Activity: Extract verbatim every line from the one containing "dans les grandes villes et les villages" to the final line of the records below, inclusive, and exclude all pictures.

Recorded information:
==================================================
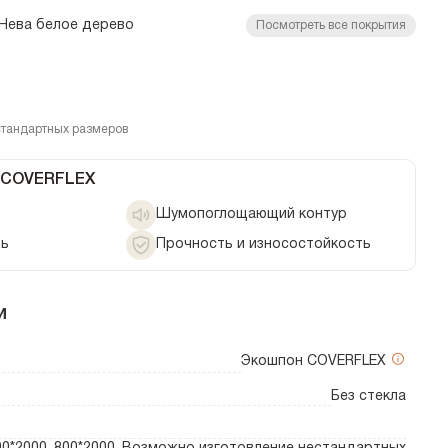
Нева белое дерево
Посмотреть все покрытия
стандартных размеров
 COVERFLEX
Шумопоглощающий контур
ть
Прочность и износостойкость
и
Экошпон COVERFLEX
Без стекла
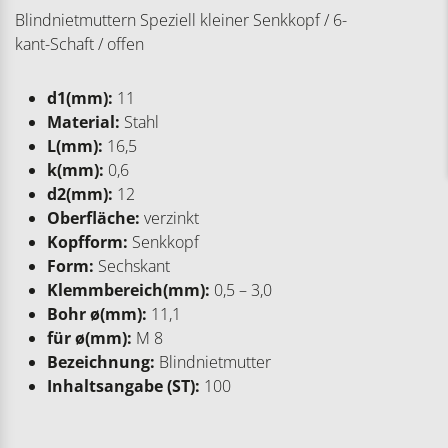
Blindnietmuttern Speziell kleiner Senkkopf / 6-
kant-Schaft / offen
d1(mm):
11
Material:
Stahl
L(mm):
16,5
k(mm):
0,6
d2(mm):
12
Oberfläche:
verzinkt
Kopfform:
Senkkopf
Form:
Sechskant
Klemmbereich(mm):
0,5 – 3,0
Bohr ø(mm):
11,1
für ø(mm):
M 8
Bezeichnung:
Blindnietmutter
Inhaltsangabe (ST):
100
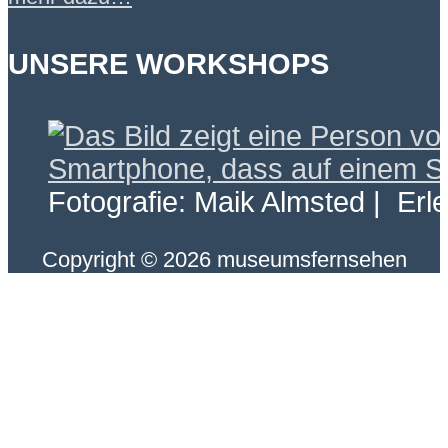
UNSERE WORKSHOPS
Fotografie: Maik Almsted | Erl
Copyright © 2026 museumsfernsehen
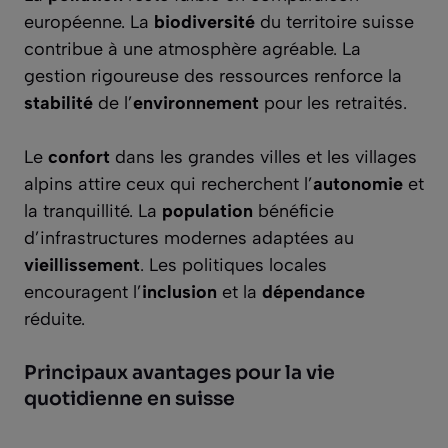
européenne. La
biodiversité
du territoire suisse
contribue à une atmosphère agréable. La
gestion rigoureuse des ressources renforce la
stabilité
de l’
environnement
pour les retraités.
Le
confort
dans les grandes villes et les villages
alpins attire ceux qui recherchent l’
autonomie
et
la tranquillité. La
population
bénéficie
d’infrastructures modernes adaptées au
vieillissement
. Les politiques locales
encouragent l’
inclusion
et la
dépendance
réduite.
Principaux avantages pour la vie
quotidienne en suisse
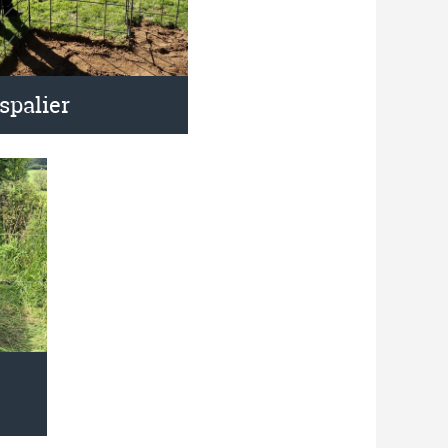
spalier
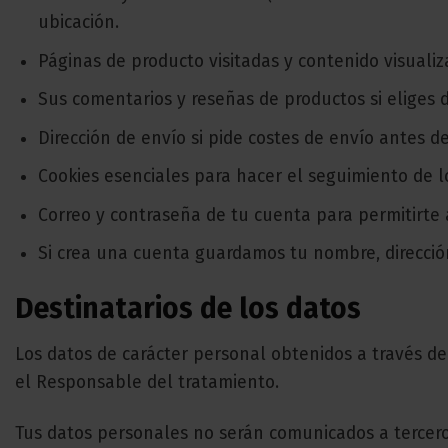
ubicación.
Páginas de producto visitadas y contenido visualiz
Sus comentarios y reseñas de productos si eliges d
Dirección de envío si pide costes de envío antes d
Cookies esenciales para hacer el seguimiento de lo
Correo y contraseña de tu cuenta para permitirte a
Si crea una cuenta guardamos tu nombre, dirección
Destinatarios de los datos
Los datos de carácter personal obtenidos a través de
el Responsable del tratamiento.
Tus datos personales no serán comunicados a tercer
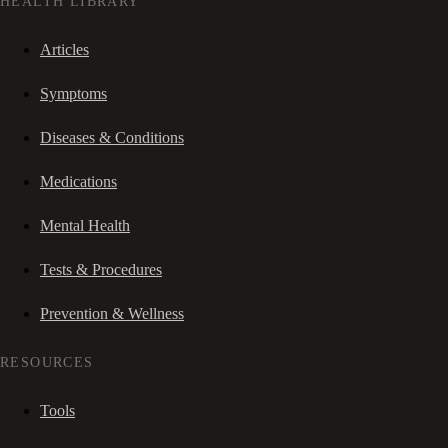
HEALTH LIBRARY
Articles
Symptoms
Diseases & Conditions
Medications
Mental Health
Tests & Procedures
Prevention & Wellness
RESOURCES
Tools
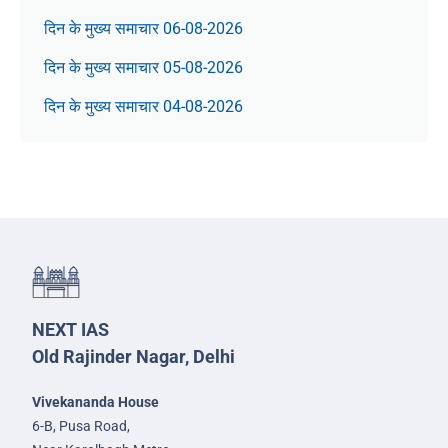
दिन के मुख्य समाचार 06-08-2026
दिन के मुख्य समाचार 05-08-2026
दिन के मुख्य समाचार 04-08-2026
NEXT IAS
Old Rajinder Nagar, Delhi
Vivekananda House
6-B, Pusa Road,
==================================================
Exercise output:
dans les grandes villes et les villages
alpins attire ceux qui recherchent l’
autonomie
et
la tranquillité. La
population
bénéficie
d’infrastructures modernes adaptées au
vieillissement
. Les politiques locales
encouragent l’
inclusion
et la
dépendance
réduite.
Principaux avantages pour la vie
quotidienne en suisse
spalier
ubicación.
Páginas de producto visitadas y contenido visualiz
Sus comentarios y reseñas de productos si eliges d
Dirección de envío si pide costes de envío antes d
Cookies esenciales para hacer el seguimiento de lo
Correo y contraseña de tu cuenta para permitirte a
Si crea una cuenta guardamos tu nombre, dirección
Destinatarios de los datos
Los datos de carácter personal obtenidos a través de
el Responsable del tratamiento.
Tus datos personales no serán comunicados a tercer
HEALTH LIBRARY
Articles
Symptoms
Diseases & Conditions
Medications
Mental Health
Tests & Procedures
Prevention & Wellness
RESOURCES
Tools
दिन के मुख्य समाचार 06-08-2026
दिन के मुख्य समाचार 05-08-2026
दिन के मुख्य समाचार 04-08-2026
NEXT IAS
Old Rajinder Nagar, Delhi
Vivekananda House
6-B, Pusa Road,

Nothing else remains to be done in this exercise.